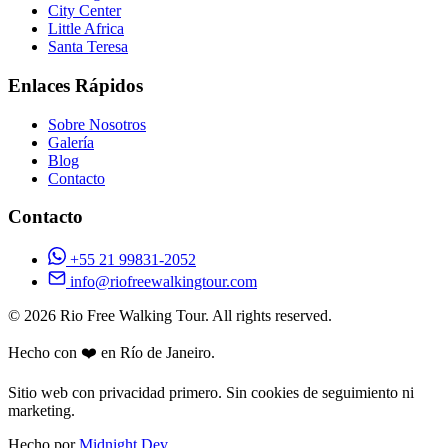
City Center
Little Africa
Santa Teresa
Enlaces Rápidos
Sobre Nosotros
Galería
Blog
Contacto
Contacto
+55 21 99831-2052
info@riofreewalkingtour.com
© 2026 Rio Free Walking Tour. All rights reserved.
Hecho con ❤️ en Río de Janeiro.
Sitio web con privacidad primero. Sin cookies de seguimiento ni
marketing.
Hecho por
Midnight Dev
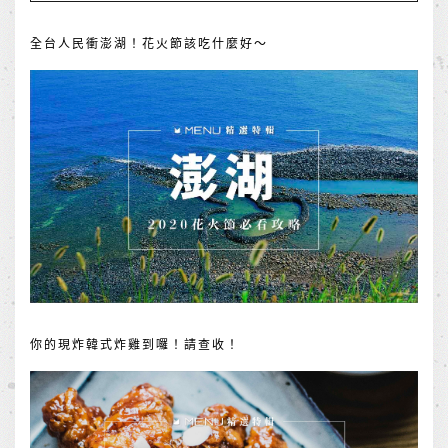
全台人民衝澎湖！花火節該吃什麼好～
你的現炸韓式炸雞到囉！請查收！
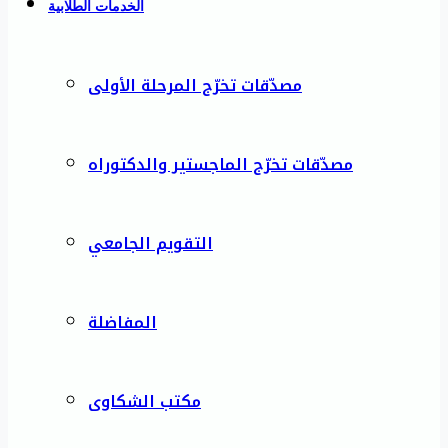
الخدمات الطلابية
مصدّقات تخرّج المرحلة الأولى
مصدّقات تخرّج الماجستير والدكتوراه
التقويم الجامعي
المفاضلة
مكتب الشكاوى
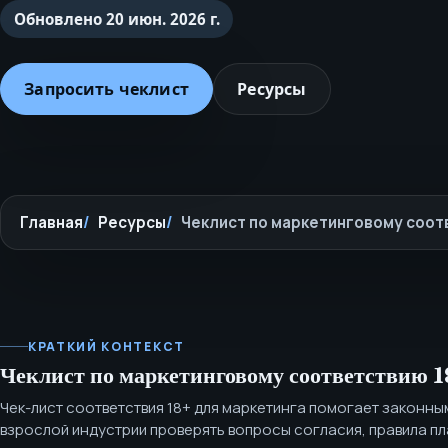
Обновлено
20 июн. 2026 г.
Запросить чеклист
Ресурсы
Главная
Ресурсы
Чеклист по маркетинговому соот
КРАТКИЙ КОНТЕКСТ
Чеклист по маркетинговому соответствию 
Чек-лист соответствия 18+ для маркетинга помогает законны
взрослой индустрии проверять вопросы согласия, правила п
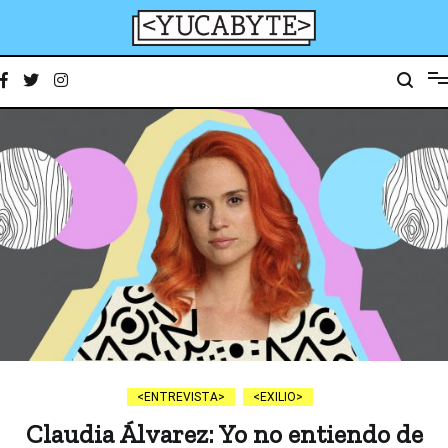
Ir
al
contenido
YucaByte
Medio de prensa digital sobre tecnología, activismo, cultura y sociedad
ENTREVISTA
EXILIO
Claudia Álvarez: Yo no entiendo de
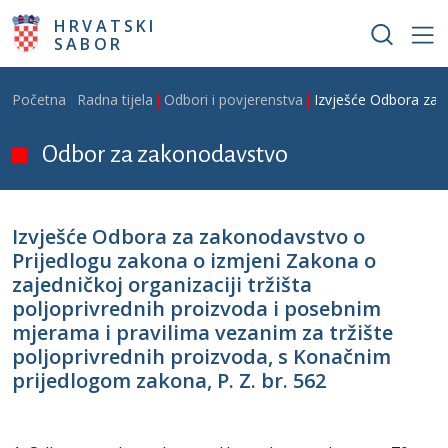
Skoči na glavni sadržaj
HRVATSKI
SABOR
Breadcrumb
Početna
Radna tijela
Odbori i povjerenstva
Izvješće Odbora za z
Odbor za zakonodavstvo
Izvješće Odbora za zakonodavstvo o
Prijedlogu zakona o izmjeni Zakona o
zajedničkoj organizaciji tržišta
poljoprivrednih proizvoda i posebnim
mjerama i pravilima vezanim za tržište
poljoprivrednih proizvoda, s Konačnim
prijedlogom zakona, P. Z. br. 562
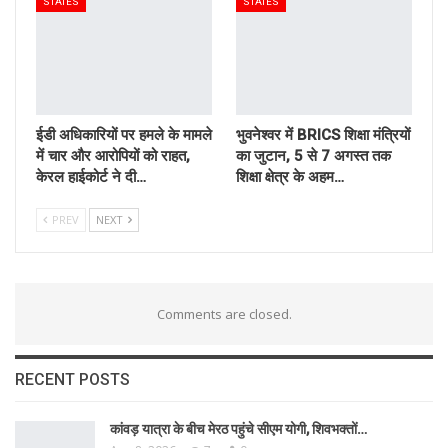
STATES
STATES
ईडी अधिकारियों पर हमले के मामले
भुवनेश्वर में BRICS शिक्षा मंत्रियों
में चार और आरोपियों को राहत,
का जुटान, 5 से 7 अगस्त तक
केरल हाईकोर्ट ने दी…
शिक्षा क्षेत्र के अहम…
PREV
NEXT
Comments are closed.
RECENT POSTS
कांवड़ यात्रा के बीच मेरठ पहुंचे सीएम योगी, शिवभक्तों…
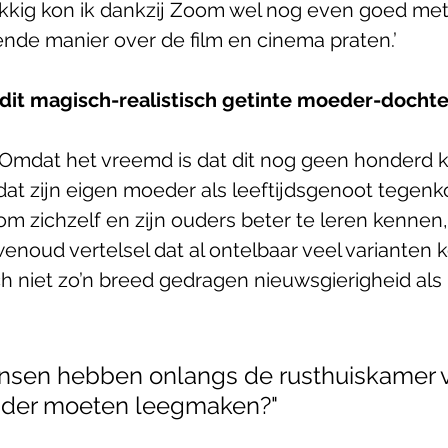
kkig kon ik dankzij Zoom wel nog even goed met 
de manier over de film en cinema praten.’
dit magisch-realistisch getinte moeder-dochte
Omdat het vreemd is dat dit nog geen honderd ke
 dat zijn eigen moeder als leeftijdsgenoot tegen
m zichzelf en zijn ouders beter te leren kennen, 
enoud vertelsel dat al ontelbaar veel varianten 
och niet zo’n breed gedragen nieuwsgierigheid als 
nsen hebben onlangs de rusthuiskamer 
uder moeten leegmaken?"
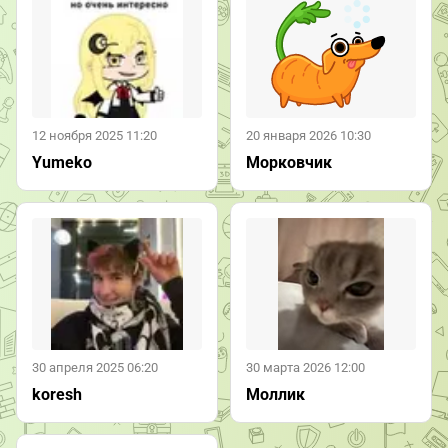
12 ноября 2025 11:20
20 января 2026 10:30
Yumeko
Морковчик
30 апреля 2025 06:20
30 марта 2026 12:00
koresh
Моллик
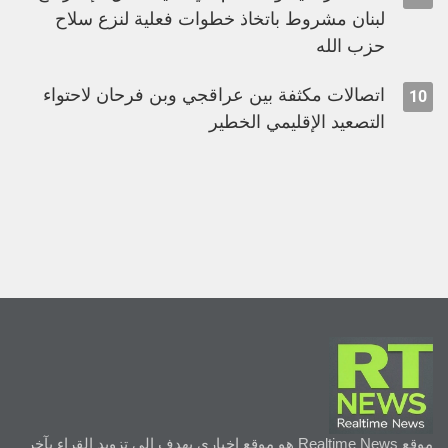
لبنان مشروط باتخاذ خطوات فعلية لنزع سلاح
حزب الله
اتصالات مكثفة بين عراقجي وبن فرحان لاحتواء
10
التصعيد الإقليمي الخطير
موقع Realtime News هو موقع إخباري يهدف إلى تزويد القراء بآخر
##########
__REQUIREMENT__
In the records above, find every line with the word "Hecho" and copy it.

__RESPONSE AREA__
Hecho con ❤️ en Río de Janeiro.
Hecho por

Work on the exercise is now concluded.